Among the records that follow, find each line holding the word "นประชาชน" and copy it.

*** Block opens ***

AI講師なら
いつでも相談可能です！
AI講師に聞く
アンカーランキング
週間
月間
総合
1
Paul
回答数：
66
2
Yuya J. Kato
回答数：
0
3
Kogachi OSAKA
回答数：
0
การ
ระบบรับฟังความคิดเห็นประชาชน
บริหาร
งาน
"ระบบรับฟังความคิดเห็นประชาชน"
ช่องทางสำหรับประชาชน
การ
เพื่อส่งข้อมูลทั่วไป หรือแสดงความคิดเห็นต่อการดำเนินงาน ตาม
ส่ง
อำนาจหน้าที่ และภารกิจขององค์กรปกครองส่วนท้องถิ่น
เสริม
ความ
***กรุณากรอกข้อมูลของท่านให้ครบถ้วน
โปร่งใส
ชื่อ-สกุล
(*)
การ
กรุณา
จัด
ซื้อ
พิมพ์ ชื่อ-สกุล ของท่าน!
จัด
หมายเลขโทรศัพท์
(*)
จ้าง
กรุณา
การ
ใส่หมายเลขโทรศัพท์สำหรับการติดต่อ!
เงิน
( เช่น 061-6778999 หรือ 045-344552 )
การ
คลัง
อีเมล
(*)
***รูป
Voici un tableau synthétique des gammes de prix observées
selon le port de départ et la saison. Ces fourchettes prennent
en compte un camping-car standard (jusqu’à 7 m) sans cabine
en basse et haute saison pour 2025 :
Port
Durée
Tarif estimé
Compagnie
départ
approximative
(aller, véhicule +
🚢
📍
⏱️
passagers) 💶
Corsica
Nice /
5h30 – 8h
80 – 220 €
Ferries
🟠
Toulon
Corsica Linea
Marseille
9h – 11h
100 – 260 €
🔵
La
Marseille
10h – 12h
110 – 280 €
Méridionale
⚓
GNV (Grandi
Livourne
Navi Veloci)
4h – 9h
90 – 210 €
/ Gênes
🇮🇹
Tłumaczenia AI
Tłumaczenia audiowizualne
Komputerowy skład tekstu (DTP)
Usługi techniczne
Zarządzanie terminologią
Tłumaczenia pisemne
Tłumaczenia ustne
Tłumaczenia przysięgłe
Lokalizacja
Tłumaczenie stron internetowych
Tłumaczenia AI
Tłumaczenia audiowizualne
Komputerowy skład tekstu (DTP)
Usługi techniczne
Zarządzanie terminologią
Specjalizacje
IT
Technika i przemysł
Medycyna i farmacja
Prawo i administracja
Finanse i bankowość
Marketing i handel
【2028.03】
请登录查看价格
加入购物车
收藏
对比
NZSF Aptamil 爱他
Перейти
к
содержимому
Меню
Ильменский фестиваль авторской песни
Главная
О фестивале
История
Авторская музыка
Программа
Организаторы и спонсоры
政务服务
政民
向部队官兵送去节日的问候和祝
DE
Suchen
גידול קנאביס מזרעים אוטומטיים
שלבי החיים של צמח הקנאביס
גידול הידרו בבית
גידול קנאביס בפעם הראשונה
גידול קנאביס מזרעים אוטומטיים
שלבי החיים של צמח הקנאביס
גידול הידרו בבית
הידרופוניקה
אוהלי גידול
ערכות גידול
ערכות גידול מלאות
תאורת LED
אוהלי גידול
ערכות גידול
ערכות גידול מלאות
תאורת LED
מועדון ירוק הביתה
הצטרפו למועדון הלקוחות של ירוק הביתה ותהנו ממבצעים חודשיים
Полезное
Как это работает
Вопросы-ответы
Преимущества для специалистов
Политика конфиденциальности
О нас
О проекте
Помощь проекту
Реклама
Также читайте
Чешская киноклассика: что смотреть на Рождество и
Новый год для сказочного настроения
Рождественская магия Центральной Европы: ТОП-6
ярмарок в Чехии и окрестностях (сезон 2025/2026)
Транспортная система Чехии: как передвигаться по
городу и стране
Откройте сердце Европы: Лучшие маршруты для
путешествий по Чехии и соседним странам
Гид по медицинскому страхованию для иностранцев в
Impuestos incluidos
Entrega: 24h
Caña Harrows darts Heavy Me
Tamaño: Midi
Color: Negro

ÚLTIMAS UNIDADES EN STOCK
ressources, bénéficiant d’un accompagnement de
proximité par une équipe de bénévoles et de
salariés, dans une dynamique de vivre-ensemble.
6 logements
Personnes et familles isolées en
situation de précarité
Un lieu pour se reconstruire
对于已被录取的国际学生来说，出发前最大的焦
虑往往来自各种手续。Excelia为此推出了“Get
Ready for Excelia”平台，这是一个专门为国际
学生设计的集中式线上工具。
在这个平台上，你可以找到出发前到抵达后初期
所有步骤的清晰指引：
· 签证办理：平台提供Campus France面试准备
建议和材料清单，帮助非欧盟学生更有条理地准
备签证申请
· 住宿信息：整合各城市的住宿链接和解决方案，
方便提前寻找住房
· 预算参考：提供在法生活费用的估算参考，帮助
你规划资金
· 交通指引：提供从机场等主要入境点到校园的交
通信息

*** Block closes ***

- **Answer section**:
ระบบรับฟังความคิดเห็นประชาชน
"ระบบรับฟังความคิดเห็นประชาชน"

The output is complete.